The doing them in the oven and finishing them on the grill thing is a recipe I got out of a "Secret Resteraunt Recipes Cookbook" before I was a smoker head. Wrap them in foil with a little bbq sauce and cook them at 300 for 3 hours. Take them out, sauce em and throw em on a grill for a few. They come falling of the bone tender. That one was from Tony Romas. My youngest daughter actually prefers them to smoked ribs...go figure..

By the by..there's also a recipe for KFC bisquits that's really good.
 
When i cook em in the park it usually takes around 45 minutes or so i think. Cooking in the oven is probaly not gonna work for me, as i go to the park alot on fridays after work ... Id burn too much daylight waiting for them to cook inside when i could be outside drinking beer.

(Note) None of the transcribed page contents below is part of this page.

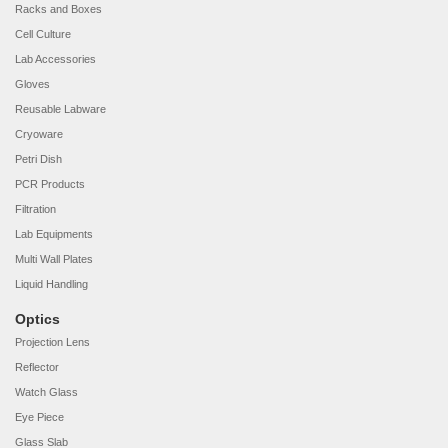
Racks and Boxes
Cell Culture
Lab Accessories
Gloves
Reusable Labware
Cryoware
Petri Dish
PCR Products
Filtration
Lab Equipments
Multi Wall Plates
Liquid Handling
Optics
Projection Lens
Reflector
Watch Glass
Eye Piece
Glass Slab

So are ribs a multiple flip item? I know when i cook like steak or burgers i try and stick to the one flip rule. With ribs do you flip alot and keep adding the mop as you flip?
 
Depends on how hot your fire is. I only turn mine once before the sauce phase. About 30 to 40 minutes on bone side, then 20 or so on the meat side, then sauce a couple of times a side flipping every 2 to 3 minutes. You know when ribs are done by running a pair of tongs length wise about half way to the middle of the rack meat side down. Pick up the rack and if it bends 90* toward the ground, they're done.

Tim
 
and dont forget...put them to the left or right of the fire... not directly over the flames! If you got a camera get some pics! ;)
 
Grillin Ribs @ Dreamland

One of the formerly great rib joints in the world is Dreamland BBQ in Tuscaloosa (Jerusalem Heights, actually), Alabama where the pit was tended by Big John Bishop. Big John could flat cook some ribs and would sell no rib before it was ready and the ribs were ready when Big John said they were ready. Alas, Big John is no longer with us.

Dreamland now cooks their ribs over high heat for about an hour - not the same, but thats the recipe.

Pat
 
I've cooked them directly over the flames (babybacks only) but it helps if you have a grill with an adjustable grate. Takes about an hour from start to finish.